== Segment start ==

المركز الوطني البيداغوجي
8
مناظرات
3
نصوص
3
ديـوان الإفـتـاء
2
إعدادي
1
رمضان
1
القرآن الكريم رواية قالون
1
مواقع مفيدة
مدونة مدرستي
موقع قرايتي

== Segment end ==
== Segment start ==

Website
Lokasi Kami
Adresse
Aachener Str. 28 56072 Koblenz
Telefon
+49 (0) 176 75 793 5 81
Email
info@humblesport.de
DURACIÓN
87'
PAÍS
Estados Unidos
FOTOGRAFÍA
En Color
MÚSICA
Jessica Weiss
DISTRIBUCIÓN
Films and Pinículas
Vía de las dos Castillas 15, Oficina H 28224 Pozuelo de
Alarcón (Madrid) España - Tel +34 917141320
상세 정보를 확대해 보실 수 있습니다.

== Segment end ==
== Segment start ==

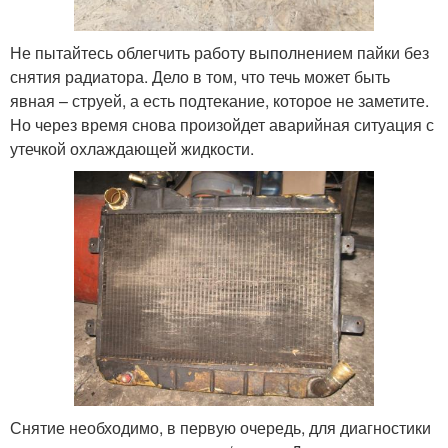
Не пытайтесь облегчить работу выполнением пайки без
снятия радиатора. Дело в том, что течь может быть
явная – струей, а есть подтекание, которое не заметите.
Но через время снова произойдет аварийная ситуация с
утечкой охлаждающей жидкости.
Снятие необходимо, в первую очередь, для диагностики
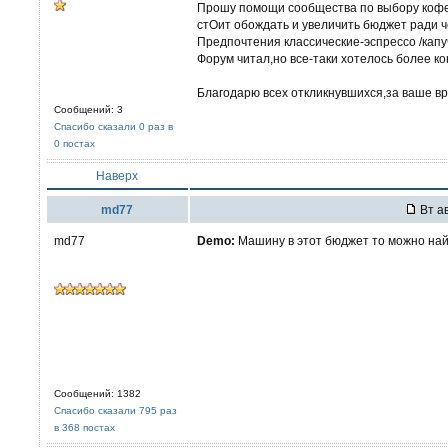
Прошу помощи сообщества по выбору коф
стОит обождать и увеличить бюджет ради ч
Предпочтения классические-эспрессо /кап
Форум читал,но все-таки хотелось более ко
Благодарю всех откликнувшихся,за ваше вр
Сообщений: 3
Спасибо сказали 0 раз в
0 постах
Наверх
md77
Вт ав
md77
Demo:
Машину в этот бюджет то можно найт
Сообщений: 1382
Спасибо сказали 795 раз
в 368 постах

== Segment end ==

* What to produce:
Only one part of the material above is to be transcribed, namely the lines starting with the line that has "المركز الوطني البيداغوجي" and going on through the line that has "موقع قرايتي", exactly as they stand.

* Task solution:
المركز الوطني البيداغوجي
8
مناظرات
3
نصوص
3
ديـوان الإفـتـاء
2
إعدادي
1
رمضان
1
القرآن الكريم رواية قالون
1
مواقع مفيدة
مدونة مدرستي
موقع قرايتي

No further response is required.